お得情報満載といえば陳腐だが、唸る納得感を随所に得ることができる。
また、救われる。私たちの脳は思っているより優秀で、優しさに満ち溢れた機関なのかもしれない。
"私たちが現実をどう知覚し、何を選択し、どのような計画を立て、誰と交流し、さらには自分が何者かさえも、すべては記憶が方向づけている。"
記憶は未来だ。
Posted by ブクログ
記憶について、以前からのいろいろな研究をわかりやすく解説してくれている本なのだけれど、少し飽きて斜め読みしてしまった。225頁の子どもの記憶への家族が共通の経験を一緒に語り合ったり、自分の経験の感情的な側面を話す家庭の場合は10歳から思春期の子どもはその記憶を意味ある物語のなかに位置付けることができて、結果的に対人面でも学業でも、自分に自信が持てるようになるとの記述があり、記憶は起こったことを周囲の人がポジティブな記憶に書き換える働きをすれば、書き換えられていくことを自分の川に流された経験が良い方向に書き換えられた体験を示していた。
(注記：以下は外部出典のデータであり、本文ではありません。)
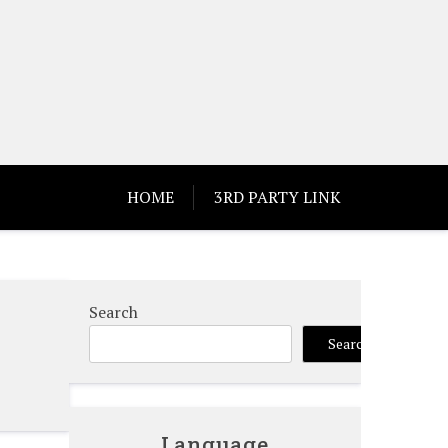
HOME
3RD PARTY LINK
Search
Search
Language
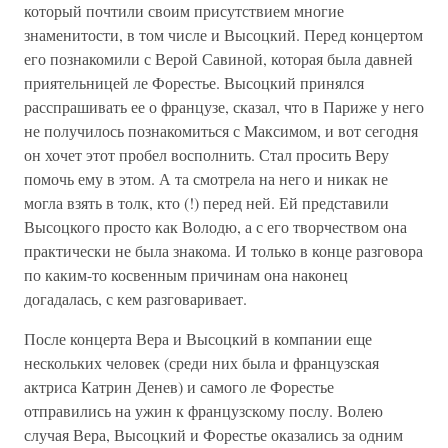
который почтили своим присутствием многие
знаменитости, в том числе и Высоцкий. Перед концертом
его познакомили с Верой Савиной, которая была давней
приятельницей ле Форестье. Высоцкий принялся
расспрашивать ее о французе, сказал, что в Париже у него
не получилось познакомиться с Максимом, и вот сегодня
он хочет этот пробел восполнить. Стал просить Веру
помочь ему в этом. А та смотрела на него и никак не
могла взять в толк, кто (!) перед ней. Ей представили
Высоцкого просто как Володю, а с его творчеством она
практически не была знакома. И только в конце разговора
по каким-то косвенным причинам она наконец
догадалась, с кем разговаривает.
После концерта Вера и Высоцкий в компании еще
нескольких человек (среди них была и французская
актриса Катрин Денев) и самого ле Форестье
отправились на ужин к французскому послу. Волею
случая Вера, Высоцкий и Форестье оказались за одним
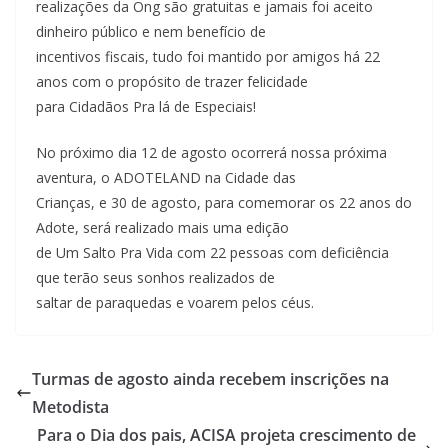
realizações da Ong são gratuitas e jamais foi aceito
dinheiro público e nem benefício de
incentivos fiscais, tudo foi mantido por amigos há 22
anos com o propósito de trazer felicidade
para Cidadãos Pra lá de Especiais!
No próximo dia 12 de agosto ocorrerá nossa próxima
aventura, o ADOTELAND na Cidade das
Crianças, e 30 de agosto, para comemorar os 22 anos do
Adote, será realizado mais uma edição
de Um Salto Pra Vida com 22 pessoas com deficiência
que terão seus sonhos realizados de
saltar de paraquedas e voarem pelos céus.
Turmas de agosto ainda recebem inscrições na
Metodista
Para o Dia dos pais, ACISA projeta crescimento de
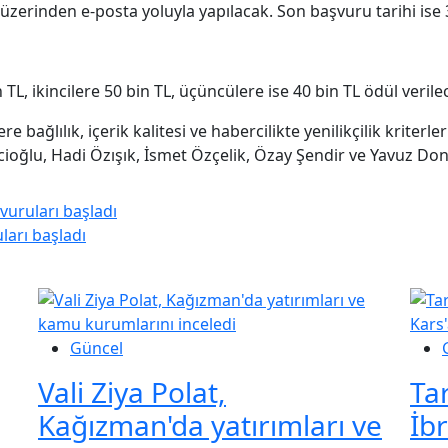
zerinden e-posta yoluyla yapılacak. Son başvuru tarihi ise 
 TL, ikincilere 50 bin TL, üçüncülere ise 40 bin TL ödül verile
re bağlılık, içerik kalitesi ve habercilikte yenilikçilik kriter
cioğlu, Hadi Özışık, İsmet Özçelik, Özay Şendir ve Yavuz Dona
vuruları başladı
ları başladı
Güncel
Vali Ziya Polat,
Ta
Kağızman'da yatırımları ve
İb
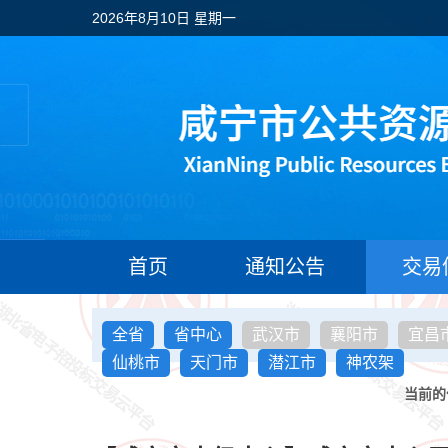
2026年8月10日 星期一
首页
通知公告
交易
全省
省中心
武汉市
襄阳市
宜昌
仙桃市
天门市
潜江市
神农架
当前的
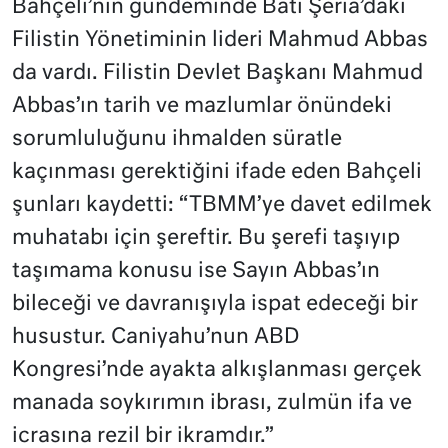
Bahçeli’nin gündeminde Batı Şeria’daki
Filistin Yönetiminin lideri Mahmud Abbas
da vardı. Filistin Devlet Başkanı Mahmud
Abbas’ın tarih ve mazlumlar önündeki
sorumluluğunu ihmalden süratle
kaçınması gerektiğini ifade eden Bahçeli
şunları kaydetti: “TBMM’ye davet edilmek
muhatabı için şereftir. Bu şerefi taşıyıp
taşımama konusu ise Sayın Abbas’ın
bileceği ve davranışıyla ispat edeceği bir
husustur. Caniyahu’nun ABD
Kongresi’nde ayakta alkışlanması gerçek
manada soykırımın ibrası, zulmün ifa ve
icrasına rezil bir ikramdır.”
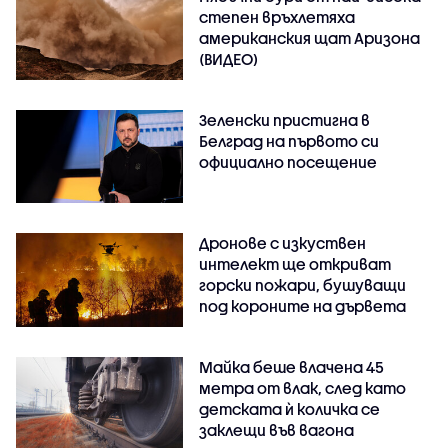
степен връхлетяха
американския щат Аризона
(ВИДЕО)
Зеленски пристигна в
Белград на първото си
официално посещение
Дронове с изкуствен
интелект ще откриват
горски пожари, бушуващи
под короните на дървета
Майка беше влачена 45
метра от влак, след като
детската ѝ количка се
заклещи във вагона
これは過去の記憶への働きかけへの大切さをセラピストの働きかけにあると結論付けていた。
そして記憶は認知機能の低下にも働きかけることができるのではと今後の研究に言及している。
そしてSNSによって、大衆の記憶を書き換えることもできる怖さも書いてあった。
自己の記憶を良いものとして変えるのも自分による部分が大きいように読み取れた。